Copy out the data word for word. The images are not part of the copy.
++++ Information provided
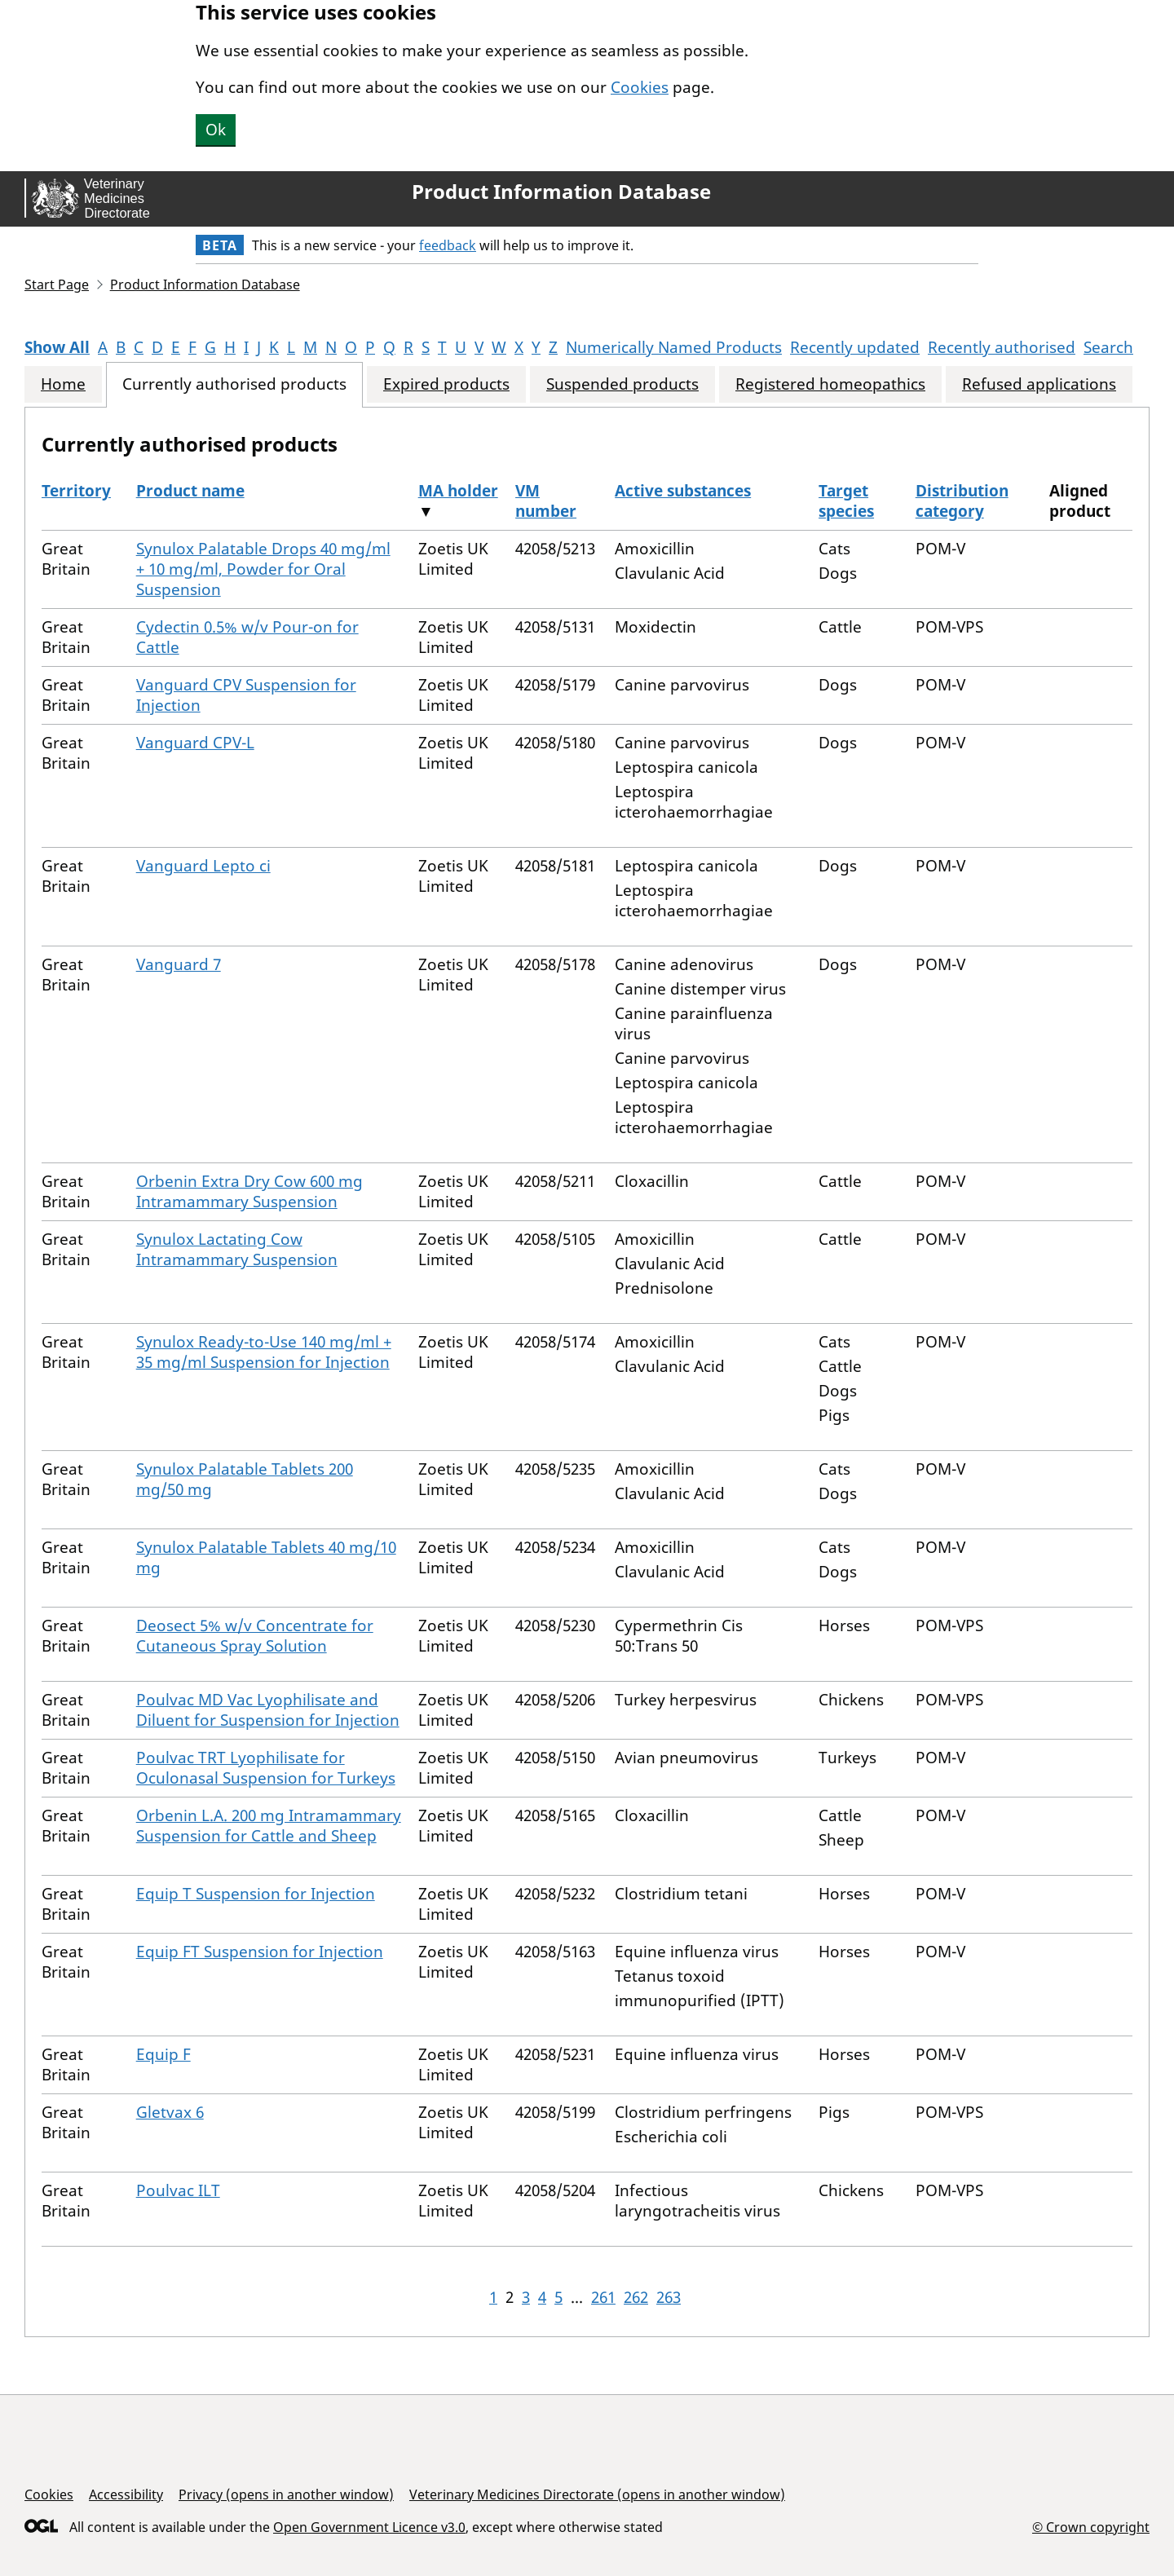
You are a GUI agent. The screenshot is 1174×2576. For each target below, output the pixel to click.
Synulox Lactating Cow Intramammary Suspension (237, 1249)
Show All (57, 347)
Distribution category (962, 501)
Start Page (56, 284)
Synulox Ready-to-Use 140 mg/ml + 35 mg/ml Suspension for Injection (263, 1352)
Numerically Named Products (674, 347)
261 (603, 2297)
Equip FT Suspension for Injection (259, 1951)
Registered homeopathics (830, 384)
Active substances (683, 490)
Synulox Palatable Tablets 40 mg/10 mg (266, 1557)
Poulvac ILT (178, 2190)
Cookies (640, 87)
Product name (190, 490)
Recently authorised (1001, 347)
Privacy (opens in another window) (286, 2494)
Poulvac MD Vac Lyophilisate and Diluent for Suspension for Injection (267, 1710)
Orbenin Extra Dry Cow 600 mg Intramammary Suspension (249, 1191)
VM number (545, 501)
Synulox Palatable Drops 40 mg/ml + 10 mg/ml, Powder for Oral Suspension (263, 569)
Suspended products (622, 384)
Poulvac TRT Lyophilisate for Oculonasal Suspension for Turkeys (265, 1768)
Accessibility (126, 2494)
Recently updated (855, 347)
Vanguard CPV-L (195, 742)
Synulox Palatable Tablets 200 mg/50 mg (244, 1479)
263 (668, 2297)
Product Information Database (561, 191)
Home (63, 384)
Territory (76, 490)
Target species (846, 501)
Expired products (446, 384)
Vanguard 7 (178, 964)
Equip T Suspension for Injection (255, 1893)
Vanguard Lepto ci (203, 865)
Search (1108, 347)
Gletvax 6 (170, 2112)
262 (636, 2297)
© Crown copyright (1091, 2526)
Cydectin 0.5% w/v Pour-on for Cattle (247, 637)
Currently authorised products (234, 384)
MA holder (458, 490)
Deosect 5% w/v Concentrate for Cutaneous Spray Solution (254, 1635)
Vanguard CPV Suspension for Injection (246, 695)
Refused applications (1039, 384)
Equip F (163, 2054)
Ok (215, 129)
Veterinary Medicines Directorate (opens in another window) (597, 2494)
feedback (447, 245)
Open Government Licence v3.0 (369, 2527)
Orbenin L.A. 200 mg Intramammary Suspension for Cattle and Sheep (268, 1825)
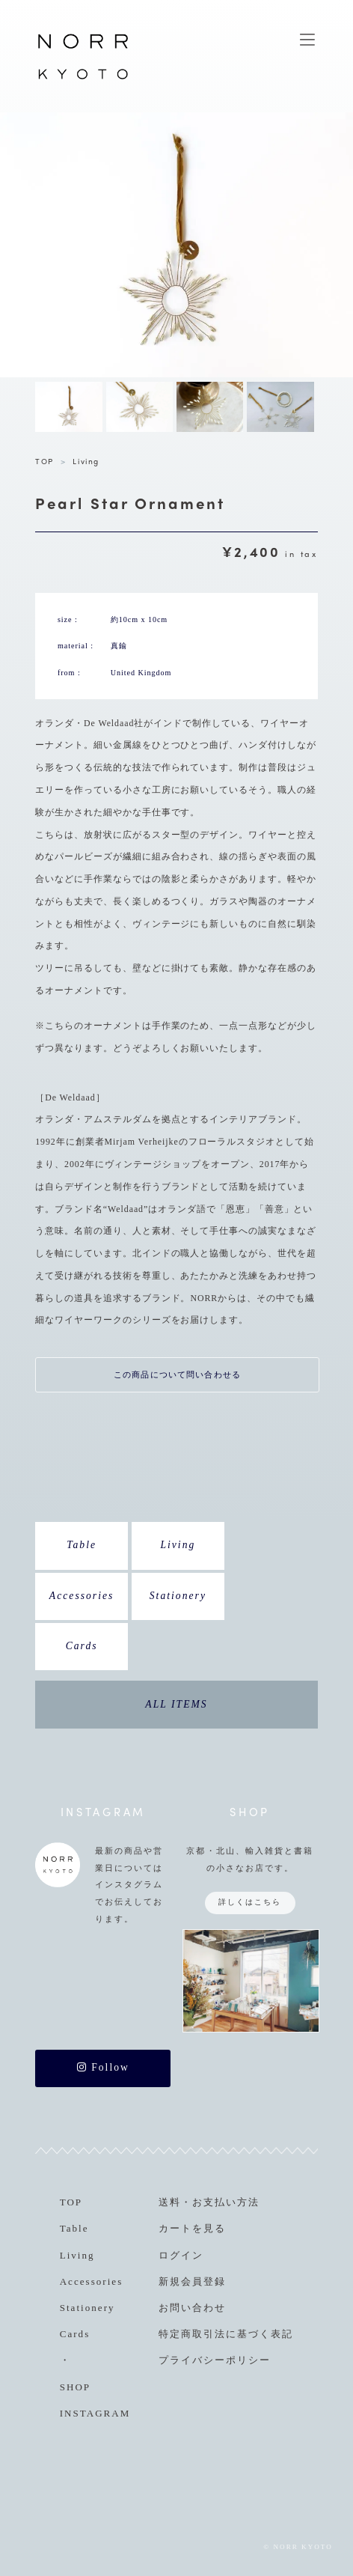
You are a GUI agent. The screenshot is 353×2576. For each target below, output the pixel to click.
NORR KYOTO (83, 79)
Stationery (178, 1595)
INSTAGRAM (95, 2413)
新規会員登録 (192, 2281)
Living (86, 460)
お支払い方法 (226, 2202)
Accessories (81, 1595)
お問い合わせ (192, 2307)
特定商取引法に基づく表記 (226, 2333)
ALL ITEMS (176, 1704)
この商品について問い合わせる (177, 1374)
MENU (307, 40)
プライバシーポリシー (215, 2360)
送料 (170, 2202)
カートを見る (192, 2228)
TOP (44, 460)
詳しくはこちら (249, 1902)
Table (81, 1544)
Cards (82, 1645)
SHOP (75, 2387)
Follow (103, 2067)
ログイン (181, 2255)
++++++++
▶ **Exercise output**
You are a GUI agent. The screenshot is 1174×2576. For each target below, output the pixel to click.
Synulox Lactating Cow Intramammary Suspension (237, 1249)
Show All (57, 347)
Distribution category (962, 501)
Start Page (56, 284)
Synulox Ready-to-Use 140 mg/ml + 35 mg/ml Suspension for Injection (263, 1352)
Numerically Named Products (674, 347)
261 (603, 2297)
Equip FT Suspension for Injection (259, 1951)
Registered homeopathics (830, 384)
Active substances (683, 490)
Synulox Palatable Tablets 40 mg/10 mg (266, 1557)
Poulvac ILT (178, 2190)
Cookies (640, 87)
Product name (190, 490)
Recently authorised (1001, 347)
Privacy (opens in another window) (286, 2494)
Poulvac MD Vac Lyophilisate and Diluent for Suspension for Injection (267, 1710)
Orbenin Extra Dry Cow 600 mg Intramammary Suspension (249, 1191)
VM number (545, 501)
Synulox Palatable Drops 40 mg/ml + 10 mg/ml, Powder for Oral Suspension (263, 569)
Suspended products (622, 384)
Poulvac TRT Lyophilisate for Oculonasal Suspension for Turkeys (265, 1768)
Accessibility (126, 2494)
Recently updated (855, 347)
Vanguard CPV-L (195, 742)
Synulox Palatable Tablets 200 mg/50 mg (244, 1479)
263 (668, 2297)
Product Information Database (561, 191)
Home (63, 384)
Territory (76, 490)
Target species (846, 501)
Expired products (446, 384)
Vanguard 7 (178, 964)
Equip T Suspension for Injection (255, 1893)
Vanguard Lepto ci (203, 865)
Search (1108, 347)
Gletvax 6 (170, 2112)
262 (636, 2297)
© Crown copyright (1091, 2526)
Cydectin 0.5% w/v Pour-on for Cattle (247, 637)
Currently authorised products (234, 384)
MA holder (458, 490)
Deosect 5% w/v Concentrate for Cutaneous Spray Solution (254, 1635)
Vanguard CPV Suspension for Injection (246, 695)
Refused applications (1039, 384)
Equip F (163, 2054)
Ok (215, 129)
Veterinary Medicines Directorate (opens in another window) (597, 2494)
feedback (447, 245)
Open Government Licence v3.0 (369, 2527)
Orbenin L.A. 200 mg Intramammary Suspension for Cattle and Sheep (268, 1825)
You are a GUI agent. The screenshot is 353×2576. For each target below, output the pixel to click.
NORR KYOTO (83, 79)
Stationery (178, 1595)
INSTAGRAM (95, 2413)
新規会員登録 (192, 2281)
Living (86, 460)
お支払い方法 (226, 2202)
Accessories (81, 1595)
お問い合わせ (192, 2307)
特定商取引法に基づく表記 (226, 2333)
ALL ITEMS (176, 1704)
この商品について問い合わせる (177, 1374)
MENU (307, 40)
プライバシーポリシー (215, 2360)
送料 (170, 2202)
カートを見る (192, 2228)
TOP (44, 460)
詳しくはこちら (249, 1902)
Table (81, 1544)
Cards (82, 1645)
SHOP (75, 2387)
Follow (103, 2067)
ログイン (181, 2255)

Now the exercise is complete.